Find And Replace Using Regex¶
This node finds and replaces text in a column with another
Input¶
It accepts a DataFrame as input from the previous Node
Type¶
transform
Class¶
fire.nodes.etl.NodeFindAndReplaceUsingRegex
Fields¶
Name |
Title |
Description |
|---|---|---|
inputCols |
Input Columns |
Columns on which to apply Regex |
searchPattern |
Find |
Enter Search Pattern |
replacePattern |
Replace |
Enter replacement Value |
Details¶
Find and Replace Details¶
This node allows the user to find and replace patterns of text within the data. This node will only search the columns selected in the Input Columns option.

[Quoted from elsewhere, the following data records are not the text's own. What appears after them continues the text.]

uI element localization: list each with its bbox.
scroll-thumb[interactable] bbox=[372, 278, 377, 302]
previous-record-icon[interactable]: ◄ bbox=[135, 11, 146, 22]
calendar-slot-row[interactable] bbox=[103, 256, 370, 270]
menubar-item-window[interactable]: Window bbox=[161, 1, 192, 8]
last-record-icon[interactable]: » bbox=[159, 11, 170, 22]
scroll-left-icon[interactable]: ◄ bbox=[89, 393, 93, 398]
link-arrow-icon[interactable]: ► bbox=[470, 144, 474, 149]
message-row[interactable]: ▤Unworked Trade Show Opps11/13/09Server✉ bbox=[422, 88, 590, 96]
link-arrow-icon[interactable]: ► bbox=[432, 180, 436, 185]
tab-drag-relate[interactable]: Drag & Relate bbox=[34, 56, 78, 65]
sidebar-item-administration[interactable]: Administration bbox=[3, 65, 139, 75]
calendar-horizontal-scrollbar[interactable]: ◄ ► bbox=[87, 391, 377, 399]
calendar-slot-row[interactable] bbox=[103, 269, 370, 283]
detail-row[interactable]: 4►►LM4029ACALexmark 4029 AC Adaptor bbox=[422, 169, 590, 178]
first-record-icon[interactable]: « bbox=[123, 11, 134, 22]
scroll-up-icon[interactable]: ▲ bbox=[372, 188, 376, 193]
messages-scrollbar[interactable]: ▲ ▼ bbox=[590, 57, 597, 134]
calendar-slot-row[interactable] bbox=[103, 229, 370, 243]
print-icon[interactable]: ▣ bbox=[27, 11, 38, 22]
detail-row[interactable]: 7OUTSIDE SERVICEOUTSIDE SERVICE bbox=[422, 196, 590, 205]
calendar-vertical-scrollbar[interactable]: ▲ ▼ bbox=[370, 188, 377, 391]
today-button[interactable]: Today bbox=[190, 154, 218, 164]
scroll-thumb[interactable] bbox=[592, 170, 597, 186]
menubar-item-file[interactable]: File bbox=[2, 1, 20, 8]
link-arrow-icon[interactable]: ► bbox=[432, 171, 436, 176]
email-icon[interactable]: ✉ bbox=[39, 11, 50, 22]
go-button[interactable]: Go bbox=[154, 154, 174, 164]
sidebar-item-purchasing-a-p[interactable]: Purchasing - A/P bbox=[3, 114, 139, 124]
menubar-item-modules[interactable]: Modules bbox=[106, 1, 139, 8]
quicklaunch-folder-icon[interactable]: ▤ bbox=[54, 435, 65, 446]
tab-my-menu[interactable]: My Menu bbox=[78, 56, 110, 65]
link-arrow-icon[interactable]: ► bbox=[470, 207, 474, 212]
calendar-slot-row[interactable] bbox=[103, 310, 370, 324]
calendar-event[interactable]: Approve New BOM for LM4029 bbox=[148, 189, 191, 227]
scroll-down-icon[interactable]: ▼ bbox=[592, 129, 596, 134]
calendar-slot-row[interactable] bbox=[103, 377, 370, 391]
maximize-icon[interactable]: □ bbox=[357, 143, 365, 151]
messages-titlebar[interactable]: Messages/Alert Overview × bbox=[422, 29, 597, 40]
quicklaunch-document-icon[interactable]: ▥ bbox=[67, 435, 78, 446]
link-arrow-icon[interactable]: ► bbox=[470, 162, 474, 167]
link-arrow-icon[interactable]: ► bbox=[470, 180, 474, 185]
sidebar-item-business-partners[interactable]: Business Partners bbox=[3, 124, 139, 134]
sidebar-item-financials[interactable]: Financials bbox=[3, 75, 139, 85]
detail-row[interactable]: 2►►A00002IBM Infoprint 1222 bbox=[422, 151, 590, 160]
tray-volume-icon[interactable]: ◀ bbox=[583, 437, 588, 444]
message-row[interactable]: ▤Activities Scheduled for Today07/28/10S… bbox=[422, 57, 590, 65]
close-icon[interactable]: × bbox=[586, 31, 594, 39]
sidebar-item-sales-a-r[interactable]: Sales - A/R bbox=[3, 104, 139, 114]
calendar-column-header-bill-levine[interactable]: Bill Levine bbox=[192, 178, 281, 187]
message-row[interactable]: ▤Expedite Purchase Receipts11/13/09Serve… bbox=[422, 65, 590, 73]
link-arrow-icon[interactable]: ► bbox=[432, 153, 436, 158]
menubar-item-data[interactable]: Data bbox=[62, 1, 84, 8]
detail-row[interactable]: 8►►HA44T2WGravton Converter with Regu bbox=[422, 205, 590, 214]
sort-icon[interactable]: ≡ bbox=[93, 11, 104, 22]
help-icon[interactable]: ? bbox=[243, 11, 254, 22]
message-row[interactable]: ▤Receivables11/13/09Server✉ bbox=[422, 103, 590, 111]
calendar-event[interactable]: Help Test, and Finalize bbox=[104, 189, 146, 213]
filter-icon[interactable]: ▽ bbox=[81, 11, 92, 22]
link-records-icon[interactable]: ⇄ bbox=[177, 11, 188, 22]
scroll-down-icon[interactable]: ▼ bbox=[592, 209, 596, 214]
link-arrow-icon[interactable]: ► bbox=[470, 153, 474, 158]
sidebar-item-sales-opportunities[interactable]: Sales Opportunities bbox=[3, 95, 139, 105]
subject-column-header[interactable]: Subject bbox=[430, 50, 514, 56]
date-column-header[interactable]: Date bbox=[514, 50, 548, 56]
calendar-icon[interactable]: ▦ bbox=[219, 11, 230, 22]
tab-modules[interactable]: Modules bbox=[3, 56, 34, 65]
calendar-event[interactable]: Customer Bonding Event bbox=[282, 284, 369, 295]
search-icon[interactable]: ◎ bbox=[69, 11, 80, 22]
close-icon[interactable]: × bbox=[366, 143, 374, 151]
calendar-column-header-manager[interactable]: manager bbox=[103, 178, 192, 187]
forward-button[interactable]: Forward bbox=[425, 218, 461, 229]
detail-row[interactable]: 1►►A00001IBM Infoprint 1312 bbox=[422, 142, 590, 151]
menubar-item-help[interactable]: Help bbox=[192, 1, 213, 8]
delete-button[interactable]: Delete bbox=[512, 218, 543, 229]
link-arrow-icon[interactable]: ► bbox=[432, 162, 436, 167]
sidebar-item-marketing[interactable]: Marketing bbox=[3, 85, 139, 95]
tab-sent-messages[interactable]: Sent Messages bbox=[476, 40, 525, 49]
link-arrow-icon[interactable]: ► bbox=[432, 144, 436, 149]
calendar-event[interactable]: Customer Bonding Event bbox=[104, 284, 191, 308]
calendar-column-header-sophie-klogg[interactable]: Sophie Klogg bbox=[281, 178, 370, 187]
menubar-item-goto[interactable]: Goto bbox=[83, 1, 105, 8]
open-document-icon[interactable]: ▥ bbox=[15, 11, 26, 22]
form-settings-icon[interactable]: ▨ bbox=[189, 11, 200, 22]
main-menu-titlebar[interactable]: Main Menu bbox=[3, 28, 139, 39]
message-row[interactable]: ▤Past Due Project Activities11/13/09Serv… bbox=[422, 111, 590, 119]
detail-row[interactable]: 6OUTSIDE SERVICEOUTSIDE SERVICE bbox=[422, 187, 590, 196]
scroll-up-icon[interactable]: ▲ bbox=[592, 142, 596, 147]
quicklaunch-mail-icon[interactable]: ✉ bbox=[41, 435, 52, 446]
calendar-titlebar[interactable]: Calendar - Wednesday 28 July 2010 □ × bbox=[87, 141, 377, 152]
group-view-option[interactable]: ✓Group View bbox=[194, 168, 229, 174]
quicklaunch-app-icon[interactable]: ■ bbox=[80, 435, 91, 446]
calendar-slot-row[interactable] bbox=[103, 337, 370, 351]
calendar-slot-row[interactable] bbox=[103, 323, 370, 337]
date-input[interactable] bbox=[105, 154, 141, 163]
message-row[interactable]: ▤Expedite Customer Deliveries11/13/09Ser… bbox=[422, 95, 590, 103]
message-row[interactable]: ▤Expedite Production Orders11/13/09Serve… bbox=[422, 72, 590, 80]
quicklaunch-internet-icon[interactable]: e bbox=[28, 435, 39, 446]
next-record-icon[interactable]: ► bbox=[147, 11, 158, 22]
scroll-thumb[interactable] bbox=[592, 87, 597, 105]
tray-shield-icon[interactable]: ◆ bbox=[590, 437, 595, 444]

The Find pattern must be in Regex format. This node will only find exact matches for the search pattern.
Examples¶
Find and Replace Examples¶
Incoming Dataframe has the following rows:
EMP_CD | EMP_NAME | DEPT | AGE | DATE_OF_JOINING | SALARY | PERFORMANCE
---------------------------------------------------------------------------------------------------------------------------
E01 | DAVID | HR | 25 | 2021-01-01 | 12 000.00 | GOOD
E02 | JOHN | SALES | 35 | 2019-05-04 | 11 000.00 | VERY GOOD
E03 | MARTIN | MARKETING | 40 | 2018-06-07 | 34 000 | AVERAGE
E04 | TONY | MARKETING | 45 | 2017-02-01 | 12 500.00 | VERY VERY GOOD
E05 | MARK | HR | 25 | 2020-12-21 | 78 999.00 | BAD
If FindAndReplaceUsingRegex node is configured to find and replace [-] character in [DATE_OF_JOINING] column with [/]¶
then outgoing Dataframe would be created as below after replacement of character:
EMP_CD | EMP_NAME | DEPT | AGE | DATE_OF_JOINING | SALARY | PERFORMANCE
---------------------------------------------------------------------------------------------------------------------------
E01 | DAVID | HR | 25 | 2021/01/01 | 12 000.00 | GOOD
E02 | JOHN | SALES | 35 | 2019/05/04 | 11 000.00 | VERY GOOD
E03 | MARTIN | MARKETING | 40 | 2018/06/07 | 34 000 | AVERAGE
E04 | TONY | MARKETING | 45 | 2017/02/01 | 12 500.00 | VERY VERY GOOD
E05 | MARK | HR | 25 | 2020/12/21 | 78 999.00 | BAD
If FindAndReplaceUsingRegex node is configured to find and replace [^VERY GOOD$] string in [PERFORMANCE] column with [EXCELLENT]¶
where [^] denotes start of string and [$] denotes end of string
then outgoing Dataframe would be created as below after replacement of exact entry of [VERY GOOD] with [EXCELLENT] and not other entries:
EMP_CD | EMP_NAME | DEPT | AGE | DATE_OF_JOINING | SALARY | PERFORMANCE
---------------------------------------------------------------------------------------------------------------------------
E01 | DAVID | HR | 25 | 2021-01-01 | 12 000.00 | GOOD
E02 | JOHN | SALES | 35 | 2019-05-04 | 11 000.00 | EXCELLENT
E03 | MARTIN | MARKETING | 40 | 2018-06-07 | 34 000 | AVERAGE
E04 | TONY | MARKETING | 45 | 2017-02-01 | 12 500.00 | VERY VERY GOOD
E05 | MARK | HR | 25 | 2020-12-21 | 78 999.00 | BAD
Note: [VERY VERY GOOD] is not replaced as it is not an exact match.